Para as famílias, a reparação depende da punição dos responsáveis, que sabiam do risco de rompimento. Sem a aplicação da lei penal, não haverá a mudança de comportamento esperada, argumentam. Danilo Chammas, jurista, advogado da Avabrum e presidente do Instituto Cordilheira, também corrobora a tese das famílias. “Existem provas contundentes de que algumas pessoas tinham conhecimento sobre a situação de risco da barragem”, mas tomaram, “conscientemente, a decisão de ocultar essa informação dos órgãos públicos”, diz. Também, “dos próprios trabalhadores da mina, dos moradores do entorno e da sociedade em geral”, sustenta.
A decisão de federalizar as ações, no início de 2023, foi para atender ao pedido da defesa de alguns réus. Eles alegavam a existências de sítios arqueológicos na área atingida, o que não foi provado, mesmo assim a ação foi transferida. Após anos de atraso, que levaram os atos processuais a serem refeitos, a ação está prestes a concluir as respostas à acusação.
“Nessa disputa de opiniões e de teses jurídicas, passaram-se três longos anos”, lembra o advogado da Avabrum. “Ao final, continua Danilo, “quem ganhou com isso foram os réus e quem perdeu foram todos aqueles interessados na realização da justiça”. Com isso, “o processo teve que ser retomado do início e diversos atos processuais tiveram que ser refeitos”, explica o jurista.
A expectativa das famílias representadas pela entidade é que, ainda em 2025 sejam realizadas audiências para que os depoimentos dos envolvidos sejam retomadas.
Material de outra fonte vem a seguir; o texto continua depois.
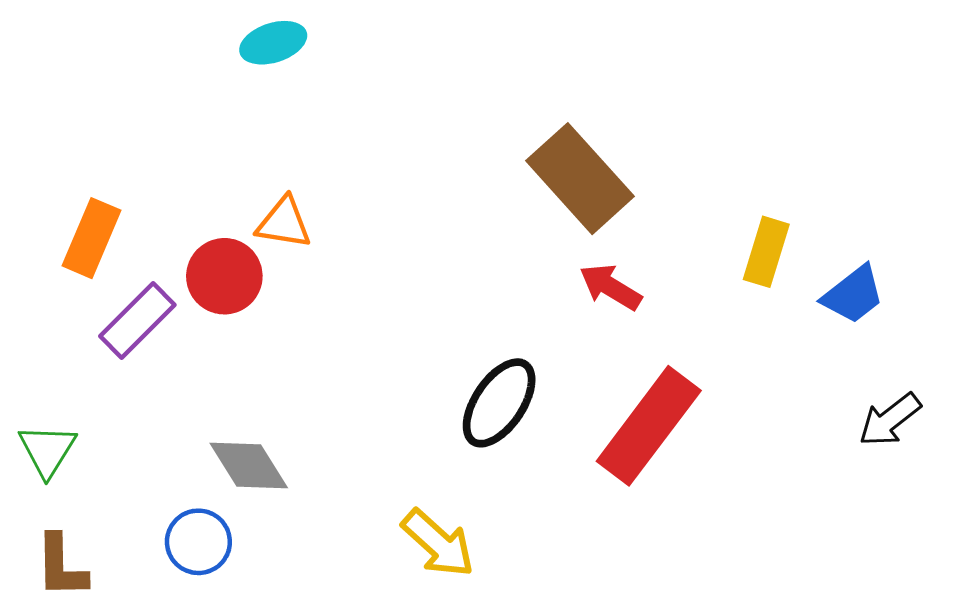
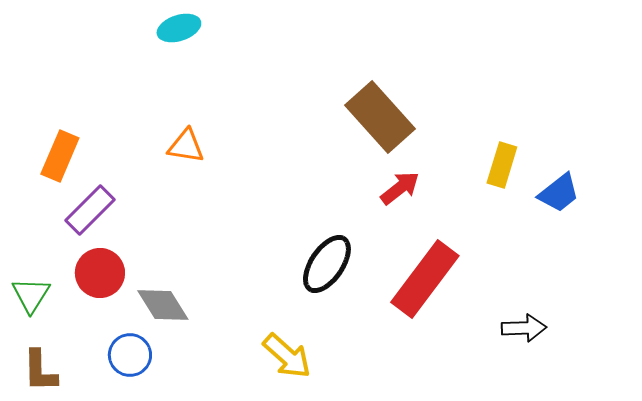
red circle: (224, 276) -> (100, 273), moved
red arrow: (611, 287) -> (400, 188), turned 111
black arrow: (890, 420) -> (524, 328), moved, turned -144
No entanto, temem que o processo não se sustente ou volte às fases anteriores.
Para elas, é fundamental que a acusação de homicídio doloso (quando há intenção de matar ou quando se assume o risco de causar a morte), seja mantida no decorrer da ação. A preocupação é que, caso essa tipificação seja retirada, o processo do Tribunal do Júri poderia abrandar as penas esperadas. Outra importante reivindicação é que os familiares participem do julgamento, segundo o advogado.
O imbróglio por parte das autoridades judiciais produziu no ano passado, pelo Tribunal Regional Federal da 6ª Região (TRF-6), um habeas corpus em favor do ex-presidente da mineradora Vale Fabio Schvartsman. A decisão excluiu da lista de réus no processo o nome do executivo.
A defesa das famílias disse que vem atuando para impedir que medidas como essa não se repliquem e para também reverter a decisão. “Seguiremos atentos para que mais nenhum réu seja presenteado com o benefício de se livrar prematuramente do processo”, declarou Danilo Chammas ao Brasil de Fato. “No caso de Fábio Schvartsman, trabalhamos para que a decisão do TRF 6, que não é definitiva, seja revertida pelo Superior Tribunal de Justiça (STJ)”, completou o advogado da Avabrum.